Developers in the midst of a building boom put the city on pace for record spending on lobbyists to influence Los Angeles city council members, commissioners and city staffers.
In the first three months of this year, businesses of all kinds seeking support for their projects spent $13.5 million on lobbying, according to a new report from the city Ethics Commission. Nearly half the money was concentrated among ten lobbying firms.
The ethics commission analysis of the top-spending ten clients shows nine of them spent a collective $1.4 million on lobbyists to contact city officials about building projects. Clear Channel, a billboard company, spent $155,000 to round out the top ten.
The disclosures published on the commission's website do not list which council member, commissioner or staffer spoke with lobbyists.
The development projects are as diverse as the two-tower Palladium Residences in Hollywood approved by the city council in March to a new stadium for a Major League Soccer stadium at Exposition Park.
Though spending on lobbying was brisk in the first three months of the year, it wasn't a quarterly record. That was set in the last quarter of 2015, when businesses spent $14 million. If spending comparable to the first quarter of 2016 continues, the annual total could top $54 million, a half-million dollars more than last year's total.

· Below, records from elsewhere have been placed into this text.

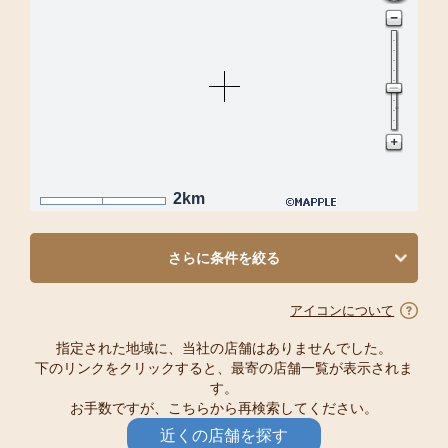
2km
さらに条件を絞る
アイコンについて
指定された地域に、当社の店舗はありませんでした。
下のリンクをクリックすると、最寄の店舗一覧が表示されま
す。
お手数ですが、こちらから再検索してください。
近くの店舗を探す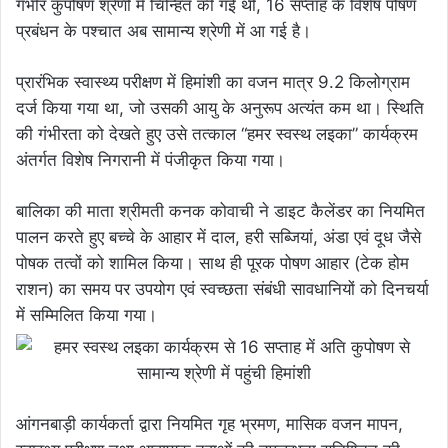
गंभीर कुपोषण श्रेणी में चिन्हित की गई थी, 16 सप्ताह के विशेष पोषण
प्रबंधन के पश्चात अब सामान्य श्रेणी में आ गई है।
प्रारंभिक स्वास्थ्य परीक्षण में हिमांशी का वजन मात्र 9.2 किलोग्राम
दर्ज किया गया था, जो उसकी आयु के अनुरूप अत्यंत कम था। स्थिति
की गंभीरता को देखते हुए उसे तत्काल “हमर स्वस्थ लइका” कार्यक्रम
अंतर्गत विशेष निगरानी में पंजीकृत किया गया।
बालिका की माता श्रीमती कनक कोवाची ने डाइट कैलेंडर का नियमित
पालन करते हुए बच्चे के आहार में दाल, हरी सब्जियां, अंडा एवं दूध जैसे
पोषक तत्वों को शामिल किया। साथ ही पूरक पोषण आहार (टेक होम
राशन) का समय पर उपयोग एवं स्वच्छता संबंधी सावधानियों को दिनचर्या
में सम्मिलित किया गया।
आंगनबाड़ी कार्यकर्ता द्वारा नियमित गृह भ्रमण, मासिक वजन मापन,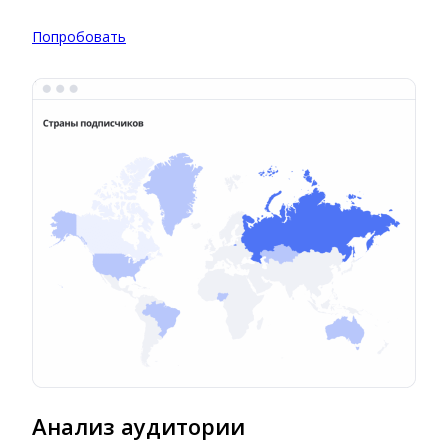
Попробовать
Анализ аудитории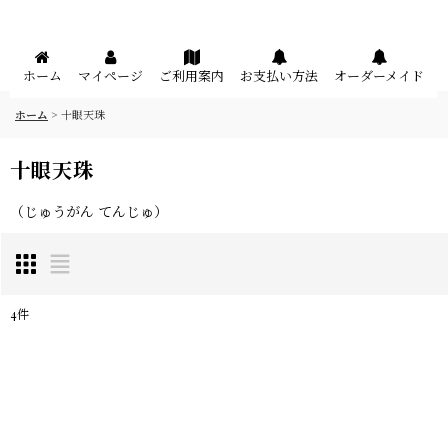
メニュー
ホーム
マイページ
ご利用案内
お支払い方法
オーダーメイド
ホーム
>
十眼天珠
十眼天珠
（じゅうがん てんじゅ）
4
件
表示数
:
在庫あり
並び順
:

A company known as CRE-HAR Crossroads SPV LLC was the biggest spender in the first quarter of 2016, putting $220,660 into lobbying services in pursuit of approval of a hotel, shops, homes and offices surrounding the famous Crossroads of the World shops in Hollywood.
Billboards among top spenders
The billboard company Clear Channel Outdoor/ iHeartMedia inc. was fifth among the top ten spenders in the first quarter, putting nearly $155,000 into lobbying for digital signage and billboards.
A citywide sign ordinance has been working its way through the Los Angeles legislative process for years. The Citywide Planning Commission recommended a version last year that would limit most signs to special districts and would enforce city rules against hundreds of signs that have no city permits. The ordinance is pending before the city council's Planning and Land Use Management Committee. Recently, the state Supreme Court upheld the city's ban on new digital billboards, upping the pressure on sign advocates to get the city council to approve a new ordinance that permits them.
Billboard companies collectively spent about $279,000 on lobbying in the first quarter of 2016, however other businesses seeking to influence the direction and content of a citywide sign ordinance also hired lobbyists.
Overall spending on billboard-related lobbying ran to about $545,000, according to disclosures filed by the lobbyists. The actual amount spent on lobbying on the sign ordinance could be more because the Los Angeles City Ethics Commission rules permit fairly broad descriptions of the topics lobbyists raise with the city officials they meet.